El colectivo gastronómico pasa de la comida japonesa a los cortes gruesos, las preparaciones robustas y el toque ahumado del horno de leña.
El restaurante se inauguró el viernes 13 de junio y le apuesta al confort del cliente en el lugar, mediante la integración de la carta de comidas, el vino y el servicio al cliente, y la infraestructura del lugar, decorada al mejor estilo rústico, con muebles de madera gruesa, chimeneas y un gran horno en la parte baja, así como la ambientación musical.
La carta es una creación minuciosa de Nicolás Galvis, chef ejecutivo, y de José Horacio Martínez, chef operativo del restaurante, quienes lograron un repertorio gastronómico basado en técnicas de cocina francesa e italiana, con materiales de primera calidad y platos nacidos de la creatividad, del gusto por el oficio y las ganas de innovar.
“Es importante para nosotros no solamente el desarrollo de un concepto, sino su ejecución.
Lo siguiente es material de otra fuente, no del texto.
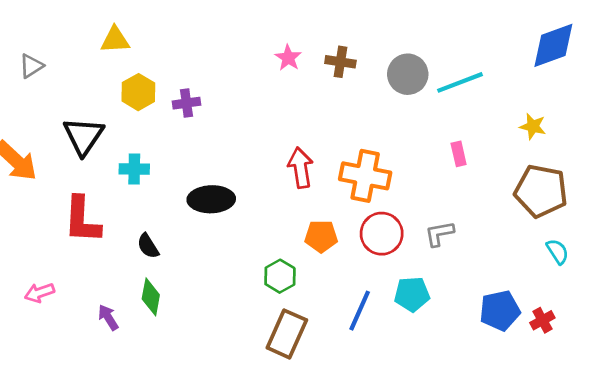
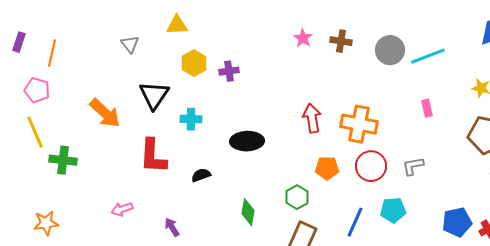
gray triangle: (31, 66) -> (130, 44), moved, turned -36
black semicircle: (148, 246) -> (201, 175), turned 102
green diamond: (151, 297) -> (248, 212), moved

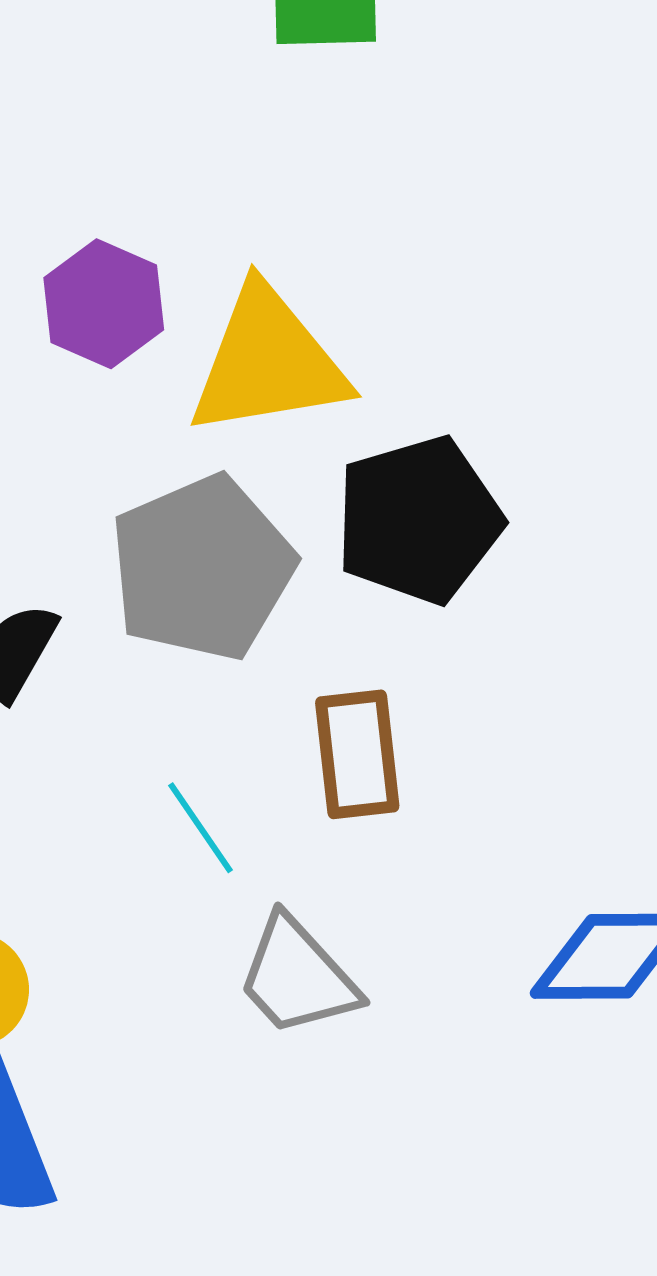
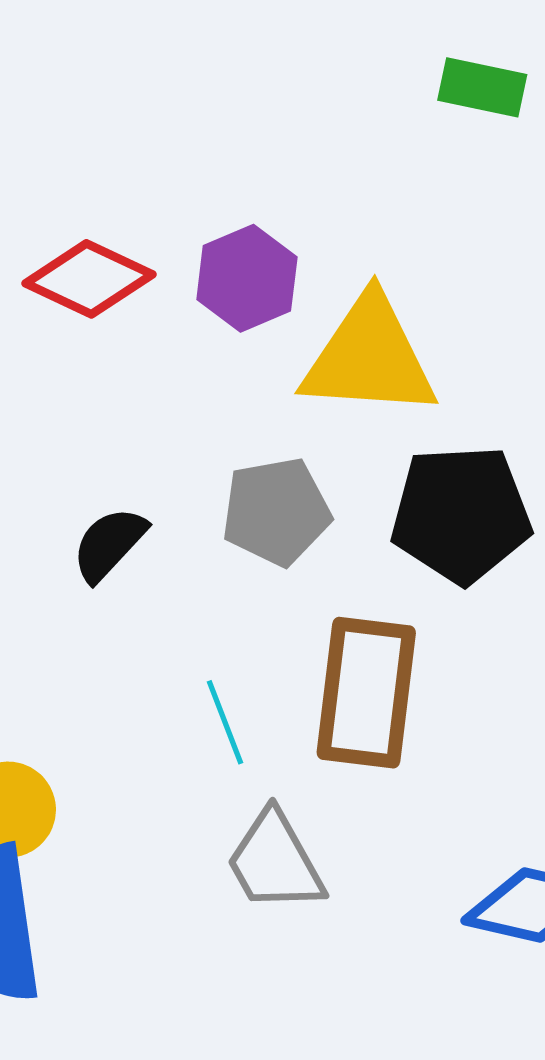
gray pentagon: (202, 568) -> (276, 512), size x0.7
brown rectangle: (357, 754) -> (366, 693), size x1.4

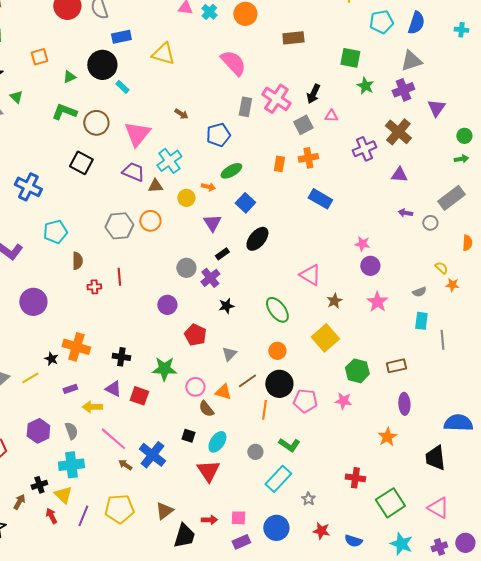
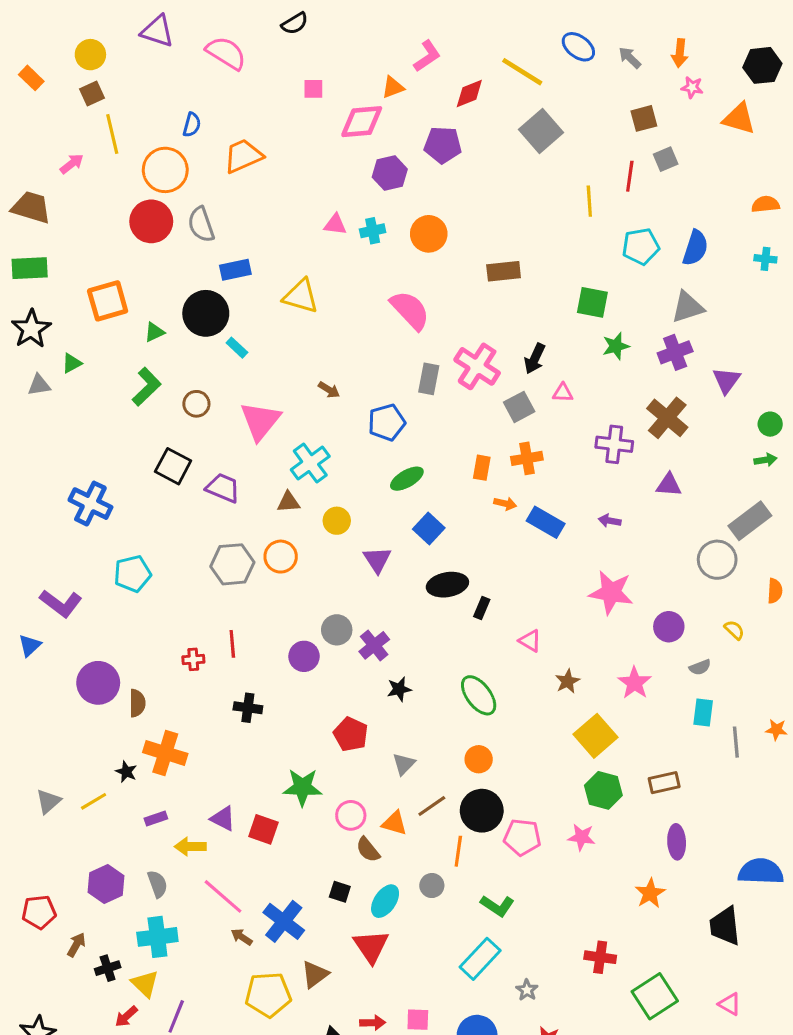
cyan cross: (209, 12) -> (373, 231), turned 35
orange square: (39, 57) -> (108, 301), size x1.5
green star: (365, 86) -> (616, 346), turned 30
green triangle: (16, 97) -> (72, 363), turned 48
green L-shape: (64, 112) -> (147, 387), turned 115
brown circle: (96, 123) -> (196, 404), size x0.7
purple cross: (364, 149) -> (614, 444), turned 30
purple trapezoid: (133, 172) -> (223, 488), moved
orange arrow: (208, 187) -> (505, 504), moved
purple arrow: (405, 213) -> (610, 521), moved
gray circle: (430, 223) -> (717, 560), size x1.6
black ellipse: (257, 239) -> (447, 585), turned 40
pink star: (362, 244) -> (611, 592), size x1.8
black rectangle: (222, 254) -> (482, 608), moved, turned -32
brown semicircle: (77, 261) -> (137, 703), moved
purple circle: (370, 266) -> (669, 627), moved
pink triangle: (310, 275) -> (530, 641), size x0.7
orange star: (452, 285) -> (776, 730), moved
purple circle: (167, 305) -> (304, 656), moved
yellow square: (325, 338) -> (596, 736), moved
black cross: (121, 357) -> (248, 708), moved
gray circle: (255, 452) -> (432, 886), moved
brown arrow: (19, 502) -> (76, 945), moved
pink triangle: (438, 508) -> (730, 1004), size x0.7
yellow pentagon: (119, 509) -> (268, 995), moved
brown triangle: (164, 511) -> (315, 974), moved
red arrow: (51, 516) -> (126, 1016), turned -105

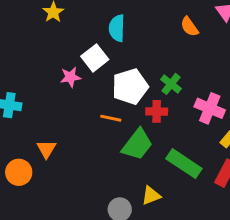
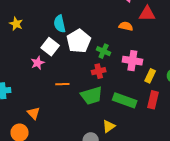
orange semicircle: (189, 27) -> (126, 26), moved, turned 152
white pentagon: (130, 87) -> (79, 41), moved
orange line: (111, 118) -> (62, 84), moved
green trapezoid: (137, 145) -> (92, 96), turned 50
Detrás de esta hay un equipo muy importante, tanto de cocina, como de bar y de mesas”, dice Nicolás Galvis.
El restaurante ofrece platos para todos los gustos, desde carnes rojas y blancas hasta mariscos, postres y ensaladas, pero una de las especialidades de la casa es el ‘Pescado crocante’, un filete de corvina con una costra de papa y harina de maíz, sales hervidas sobre una ensalada y unos fríjoles fríos caraota, marinados con tomates, cebollas, cilantro, aceite de oliva y vinagre.
“Hay un contraste interesante de temperaturas y de texturas en cuanto a lo suave que puede llegar a ser el fríjol y lo crocante de la costra del pescado caliente”, dice el chef ejecutivo José Horacio Martínez, quien piensa que este plato rompe con muchos esquemas culinarios.
El establecimiento queda ubicado en la carrera 6 N° 67-63, con una fachada sobria que invita a sus clientes a degustar el sabor de lo rural en medio de la ciudad. El objetivo, según Galvis, es “compartir con la gente, que es lo que nos gusta”.